> How to complete this task:
Exact copy, no pictures: set down the lines from the one holding "ID CP1952145" through the final line of the records below.

-- The data follows --

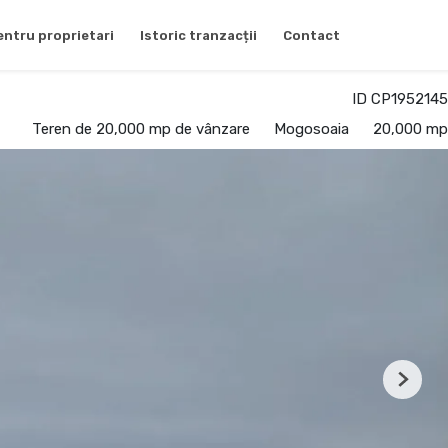
entru proprietari
Istoric tranzacții
Contact
ID CP1952145
Teren de 20,000 mp de vânzare
Mogosoaia
20,000 mp
Next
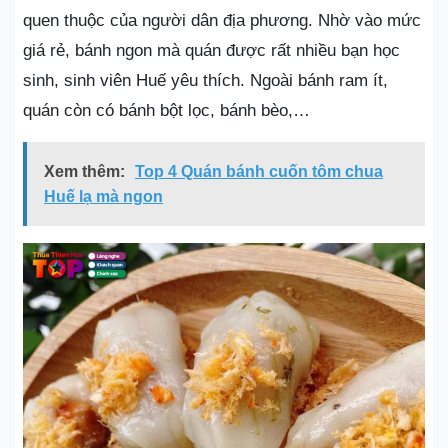
quen thuộc của người dân địa phương. Nhờ vào mức
giá rẻ, bánh ngon mà quán được rất nhiều bạn học
sinh, sinh viên Huế yêu thích. Ngoài bánh ram ít,
quán còn có bánh bột lọc, bánh bèo,…
Xem thêm:
Top 4 Quán bánh cuốn tôm chua
Huế lạ mà ngon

-- The data concluded --

> Solution to the problem:
ID CP1952145
Teren de 20,000 mp de vânzare
Mogosoaia
20,000 mp
Next
quen thuộc của người dân địa phương. Nhờ vào mức
giá rẻ, bánh ngon mà quán được rất nhiều bạn học
sinh, sinh viên Huế yêu thích. Ngoài bánh ram ít,
quán còn có bánh bột lọc, bánh bèo,…
Xem thêm:
Top 4 Quán bánh cuốn tôm chua
Huế lạ mà ngon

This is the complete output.